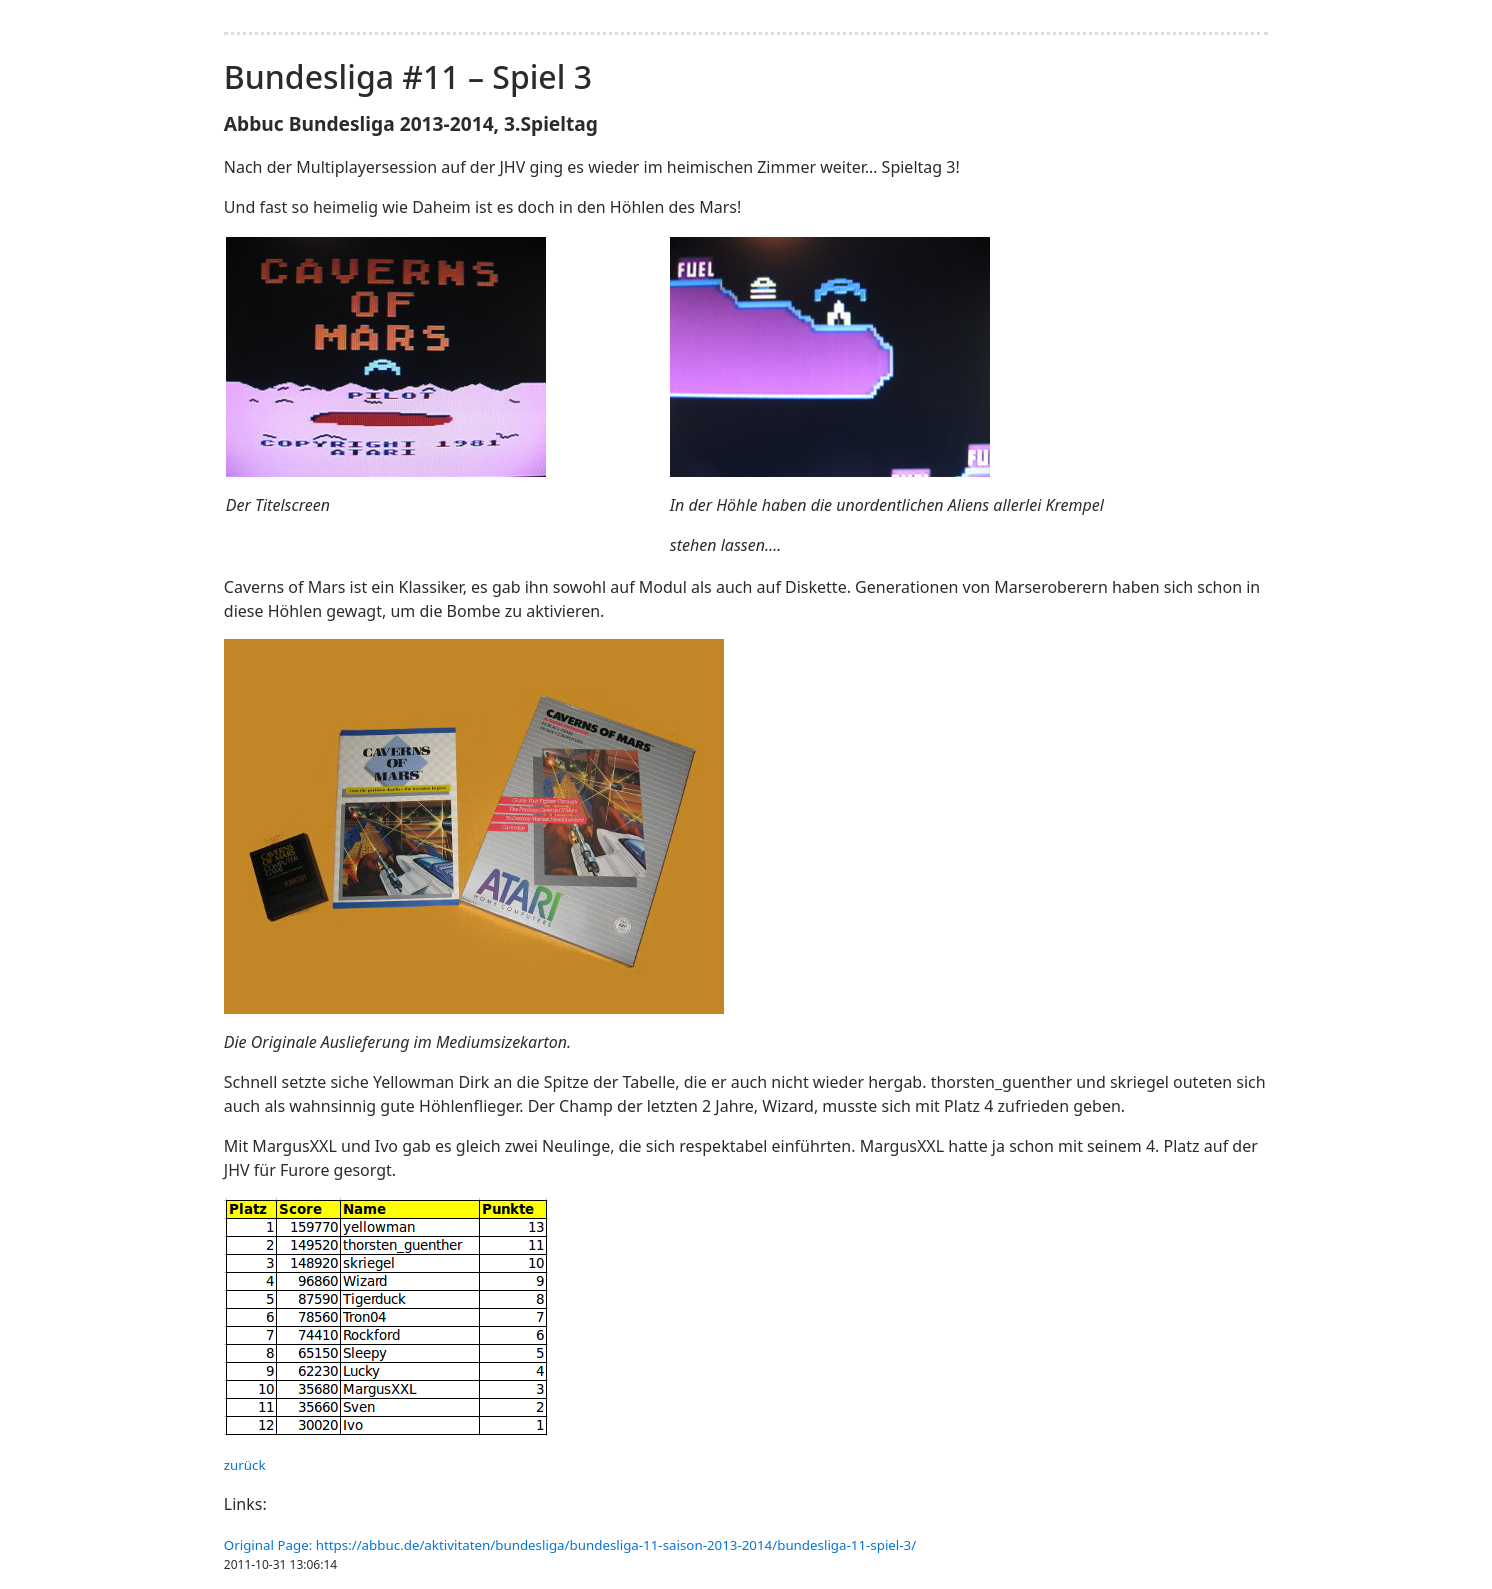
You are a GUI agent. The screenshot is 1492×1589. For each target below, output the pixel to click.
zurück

□ □ □ □ □ □ □

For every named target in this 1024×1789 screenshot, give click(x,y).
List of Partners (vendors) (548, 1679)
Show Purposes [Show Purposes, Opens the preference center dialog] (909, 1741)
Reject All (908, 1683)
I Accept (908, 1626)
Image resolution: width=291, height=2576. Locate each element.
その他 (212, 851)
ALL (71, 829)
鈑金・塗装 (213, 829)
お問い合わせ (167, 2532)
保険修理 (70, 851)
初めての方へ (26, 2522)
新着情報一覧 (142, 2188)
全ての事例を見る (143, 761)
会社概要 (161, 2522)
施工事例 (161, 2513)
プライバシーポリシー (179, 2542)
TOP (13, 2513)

□ □ □ □ □ □ □

▶ About this exercise: An answer is complete only when it holds every line above containing the string "click".

▶ Reply:
You are a GUI agent. The screenshot is 1492×1589. For each target below, output the pixel to click.
For every named target in this 1024×1789 screenshot, give click(x,y).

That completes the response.